Word Entity Duet: Document Parsers
The Word Entity Duet indexing application includes document parsers for ClueWeb and Wall Street Journal documents.
ClueWeb Document Parser
The ClueWeb Document Parser can parse and index ClueWeb09 and ClueWeb12 documents. The parser reads the gzipped warc
files. There is no need to unzip the warc files before using them in the indexer. The ClueWeb parser divides documents
into the fields described below.
"src/main/java/org/lemurproject/wordentityduet/indexer/parser/WSJParser.java"
- internalid: A numeric sequence generated ID
- externalid: The ClueWeb document ID
- title: The text within the title tags in the document
- heading: The text within all heading tags in the document
- url: The url of the document
- body: The entire document including html tags
- entities: A string of entity IDs separated by spaces
Wall Street Journal Document Parser
The Wall Street Journal document parser can parse and index the Wall Street Journal articles from 1987-1992.

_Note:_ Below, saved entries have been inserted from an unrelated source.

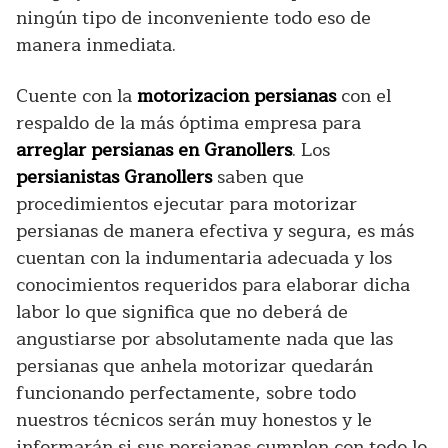
ningún tipo de inconveniente todo eso de
manera inmediata.
Cuente con la
motorizacion persianas
con el
respaldo de la más óptima empresa para
arreglar persianas en Granollers
. Los
persianistas Granollers
saben que
procedimientos ejecutar para motorizar
persianas de manera efectiva y segura, es más
cuentan con la indumentaria adecuada y los
conocimientos requeridos para elaborar dicha
labor lo que significa que no deberá de
angustiarse por absolutamente nada que las
persianas que anhela motorizar quedarán
funcionando perfectamente, sobre todo
nuestros técnicos serán muy honestos y le
informarán si sus persianas cumplen con todo lo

The Wall Street Journal parser divides documents into the fields described below.
- internalid: A numeric sequence generated ID
- externalid: The WSJ document ID
- title: The text between the HL tags
- summary: The text between the LP tags
- subject: The text between the IN tags
- body: The text between the TEXT tags
- all: The entire document including tags
- entities: A string of entity IDs separated by spaces